A little-known chapter of Johnny Cash’s life is about to get its first full telling. A new A&E documentary, ‘Johnny Cash: The Man Comes Around,’ profiles the Man in Black through his profound connection to the island of Jamaica. It comes from Oscar-nominated filmmaker Dana Adam Shapiro, best known for ‘Murderball,’ and is slated to air later this year.
The film works as three things at once: an intimate family portrait, a true crime thriller, and a revelatory deconstruction of one of America’s most complex icons. At its center sits the 1981 Christmas Day home invasion, when masked gunmen held the Cash family hostage at their home in Cinnamon Hill.
That story gets told for the first time by Cash himself, drawn from never-before-heard audio recordings, alongside rare photos and home video. Interviews come from his son John Carter Cash, who was present during the robbery, plus family members Rosanne Cash and Carlene Carter, and musicians and collaborators including Lyle Lovett, Steve Earle, and Will Oldham.
The documentary reframes that harrowing night as a defining moment that deepened Cash’s humanist worldview. It traces a lifelong exploration of crime and punishment, salvation and sin, building toward a portrait of an artist who always spoke truth to power and grace for all.

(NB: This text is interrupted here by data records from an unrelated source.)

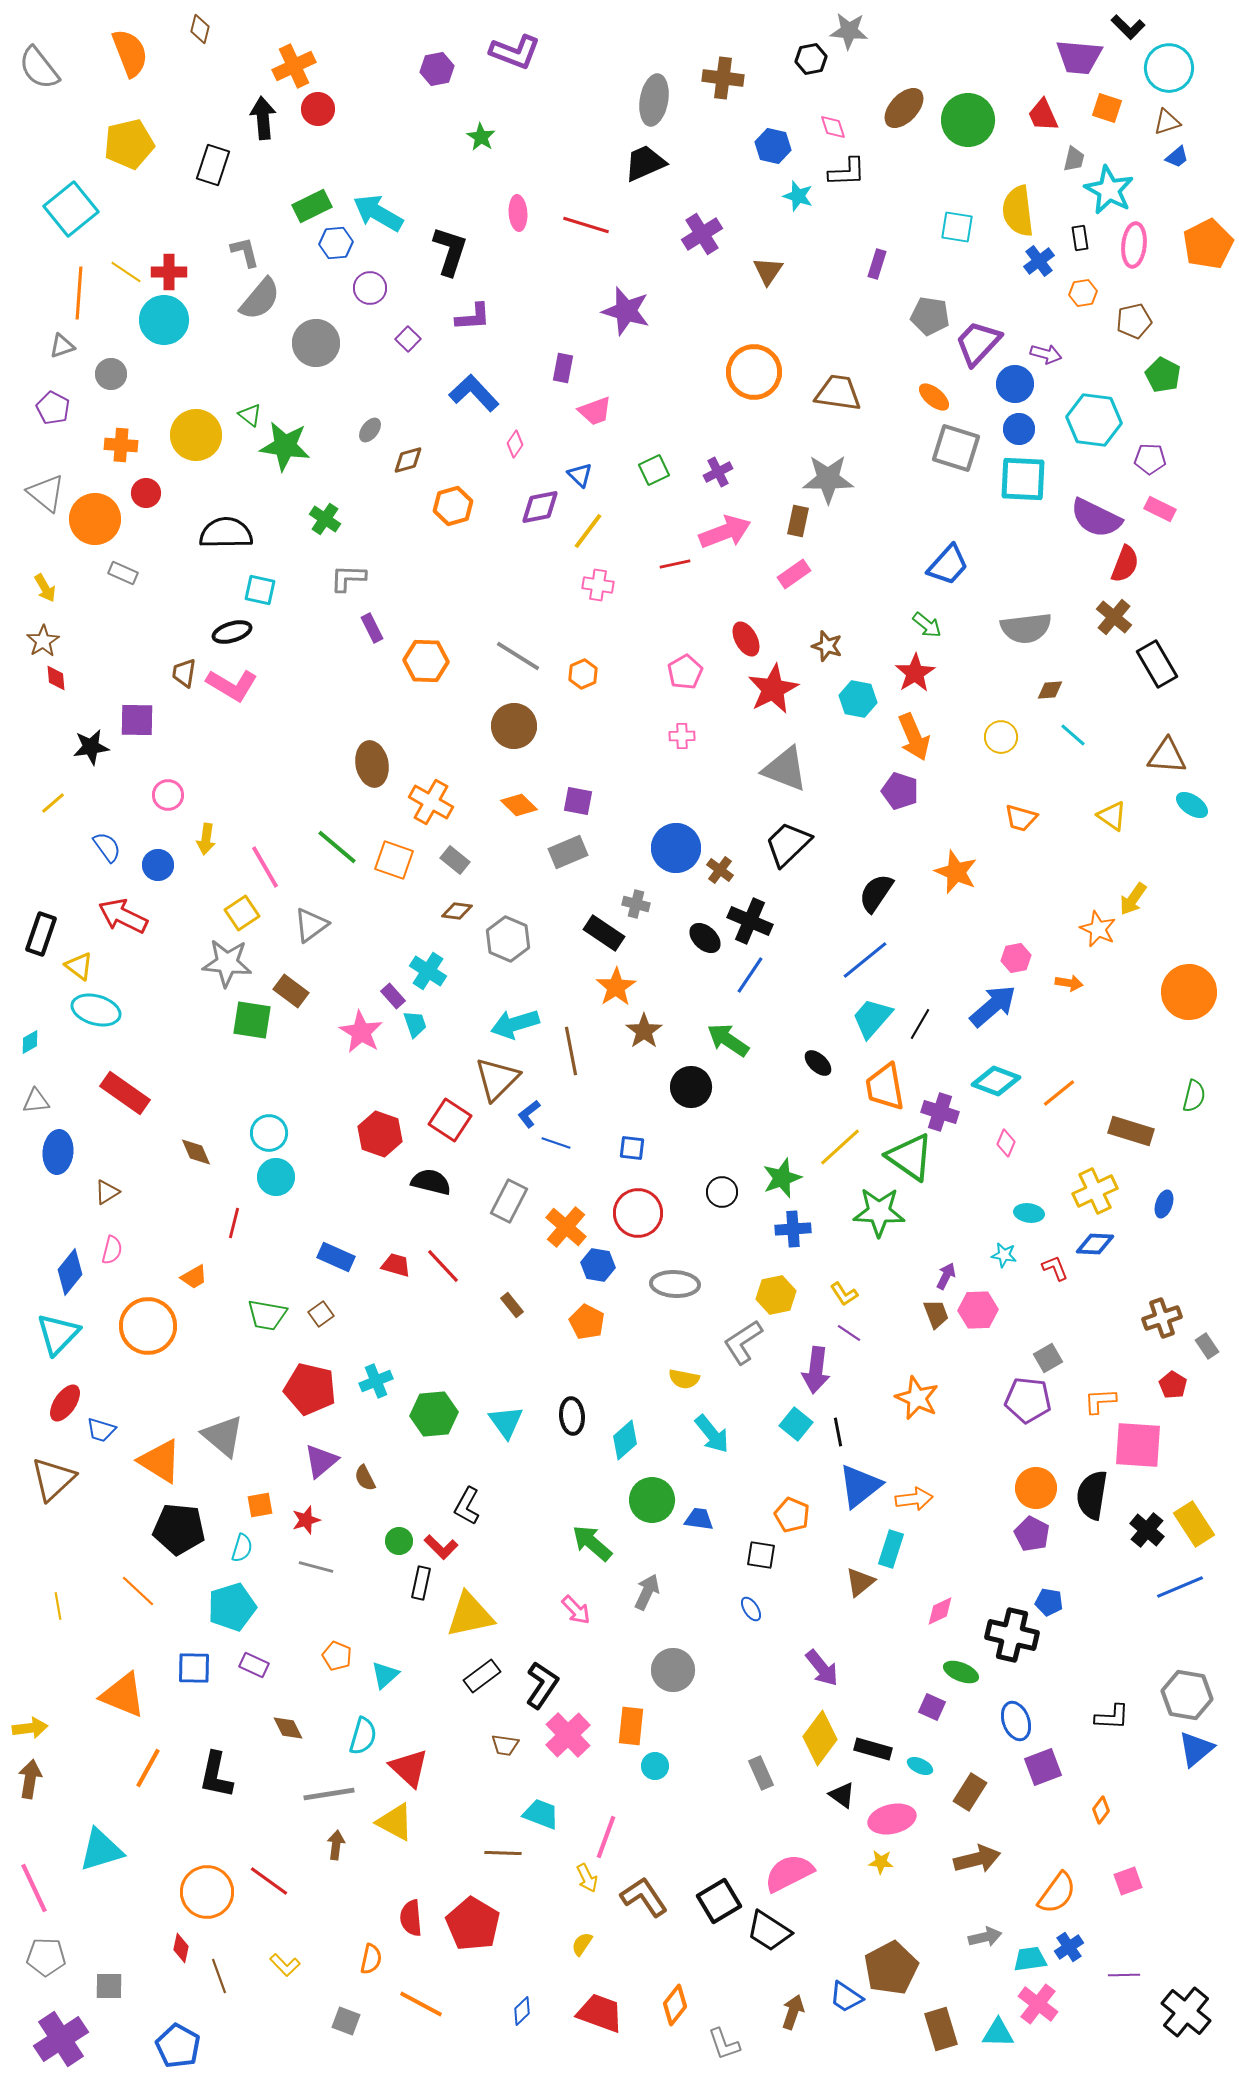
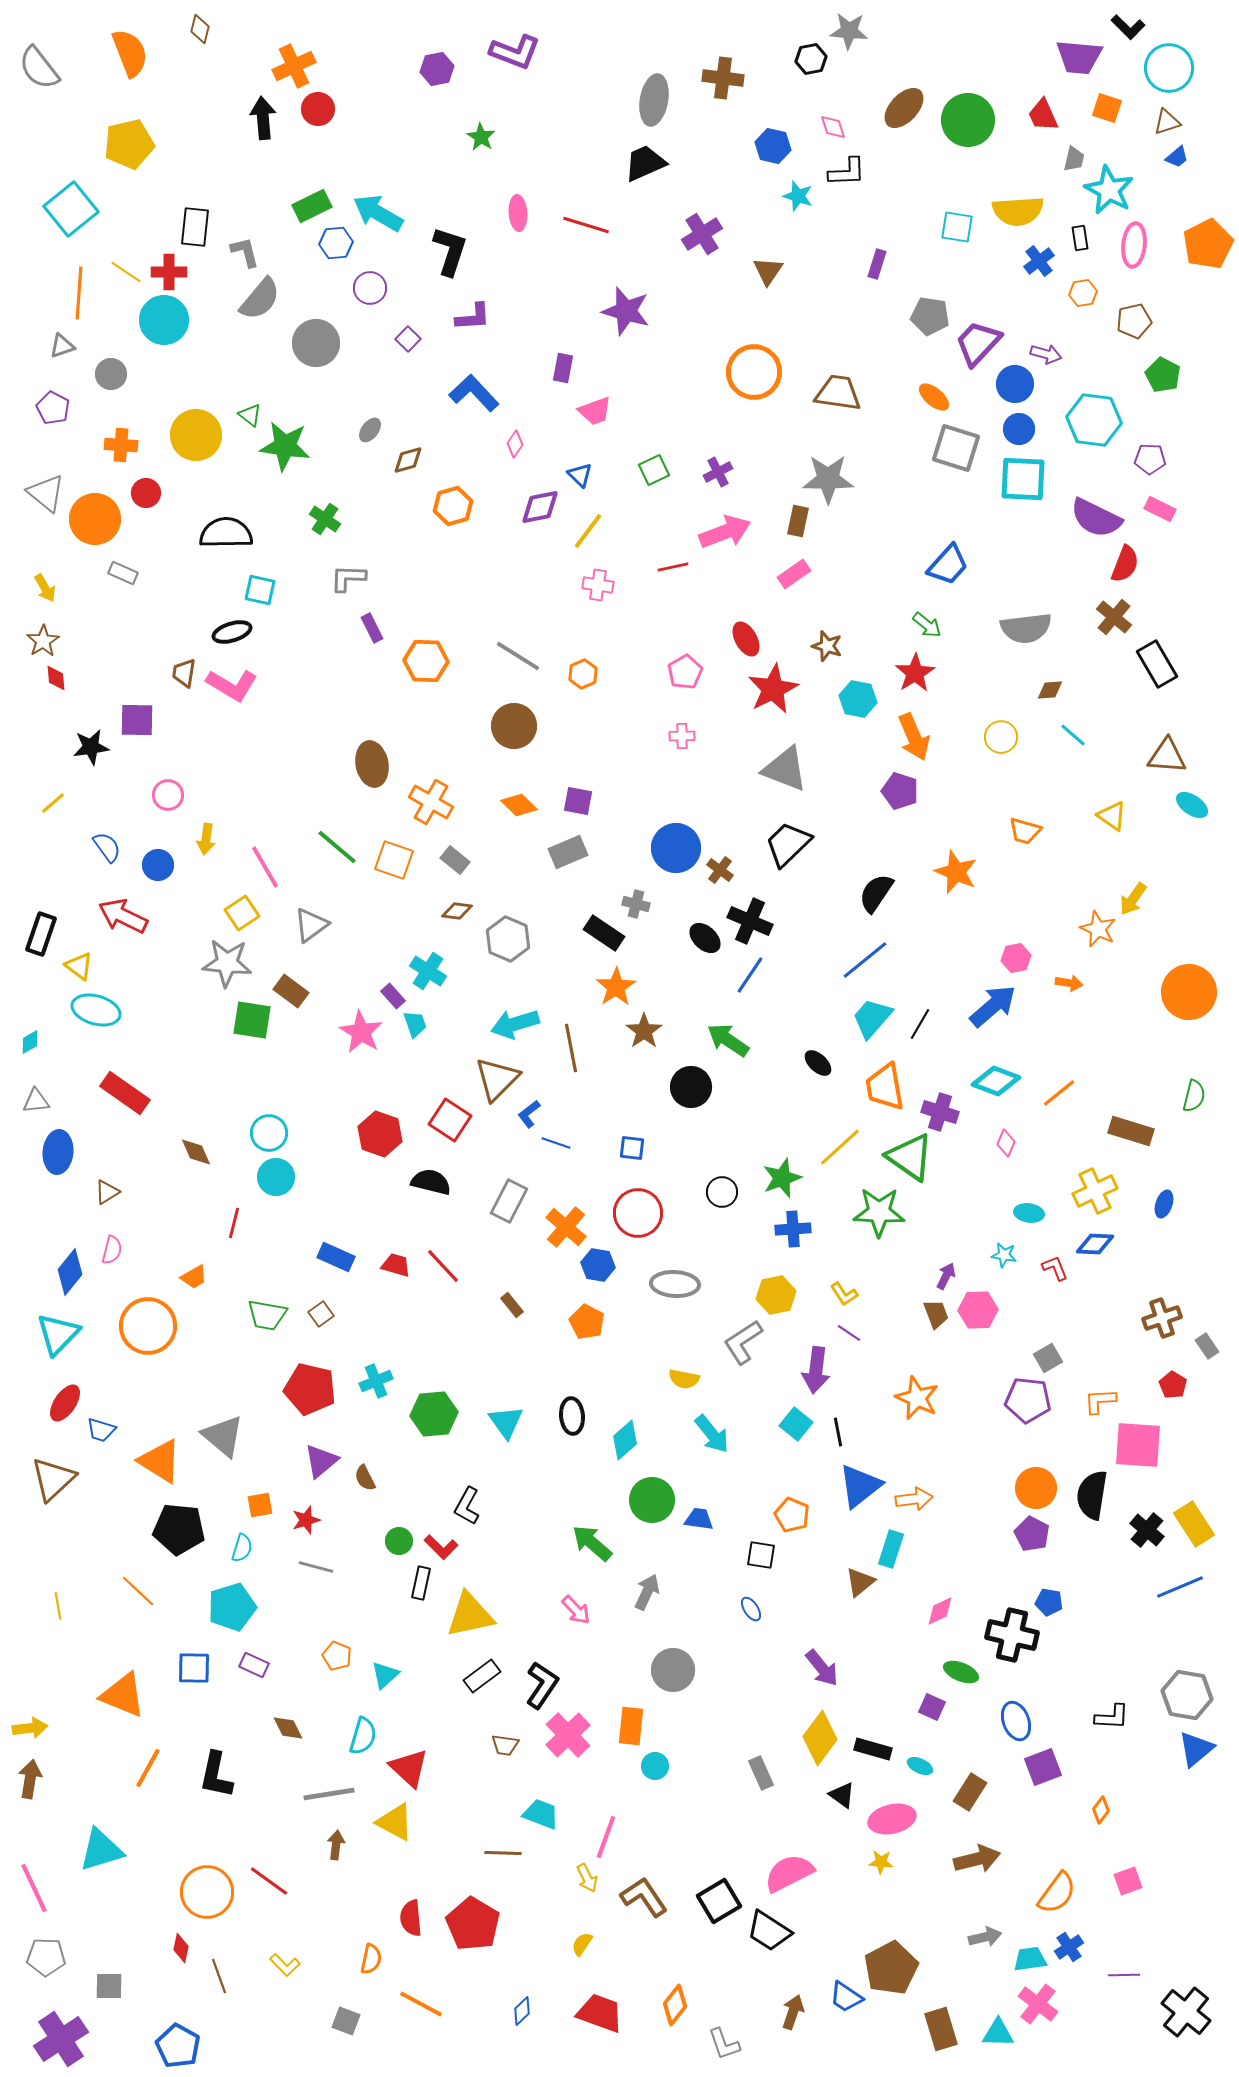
black rectangle at (213, 165): moved 18 px left, 62 px down; rotated 12 degrees counterclockwise
yellow semicircle at (1018, 211): rotated 87 degrees counterclockwise
red line at (675, 564): moved 2 px left, 3 px down
orange trapezoid at (1021, 818): moved 4 px right, 13 px down
brown line at (571, 1051): moved 3 px up
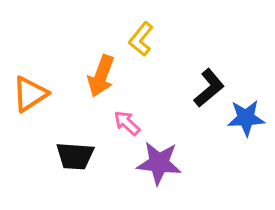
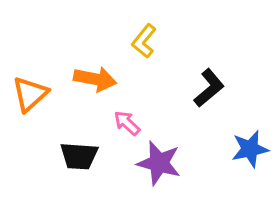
yellow L-shape: moved 3 px right, 2 px down
orange arrow: moved 6 px left, 3 px down; rotated 99 degrees counterclockwise
orange triangle: rotated 9 degrees counterclockwise
blue star: moved 4 px right, 31 px down; rotated 9 degrees counterclockwise
black trapezoid: moved 4 px right
purple star: rotated 9 degrees clockwise
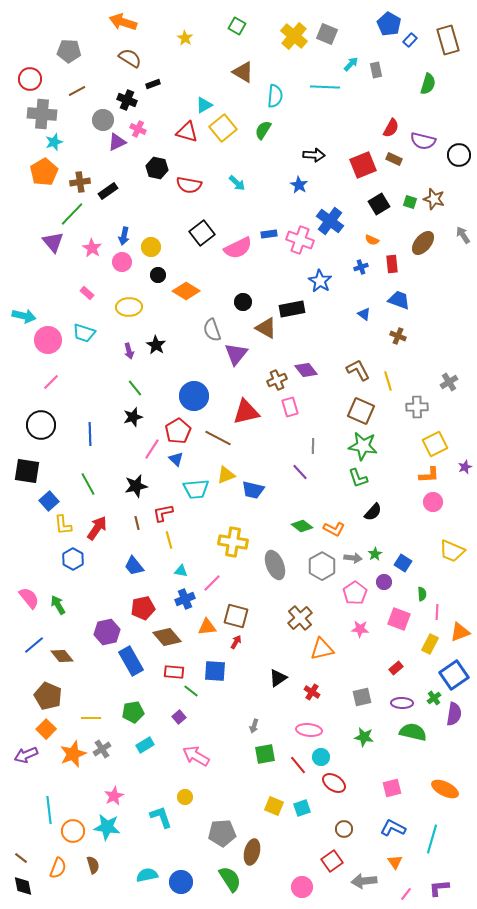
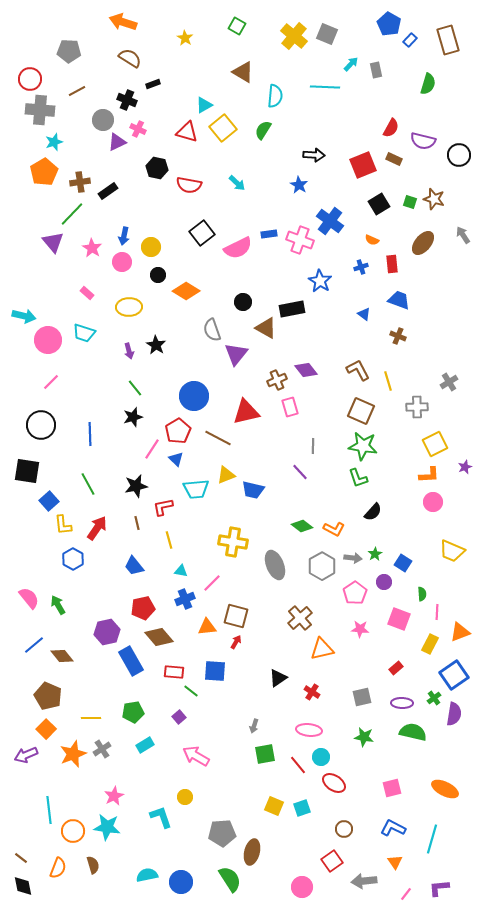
gray cross at (42, 114): moved 2 px left, 4 px up
red L-shape at (163, 513): moved 6 px up
brown diamond at (167, 637): moved 8 px left
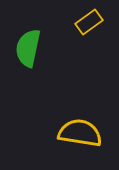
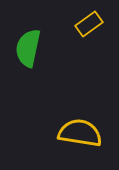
yellow rectangle: moved 2 px down
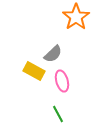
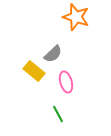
orange star: rotated 20 degrees counterclockwise
yellow rectangle: rotated 10 degrees clockwise
pink ellipse: moved 4 px right, 1 px down
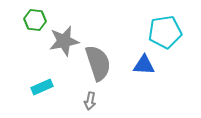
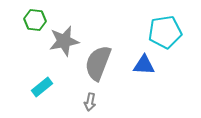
gray semicircle: rotated 141 degrees counterclockwise
cyan rectangle: rotated 15 degrees counterclockwise
gray arrow: moved 1 px down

‘Johnny Cash: The Man Comes Around’ is written and directed by Dana Adam Shapiro and produced for A&E by Sandbox Studios, a joint venture with Sony Music Vision, and WW7 Entertainment, in association with APX Content Ventures and Alldayeveryday, with Rolling Stone Films serving as executive producer. John Carter Cash also serves as a producer. A+E Global Media holds worldwide distribution rights.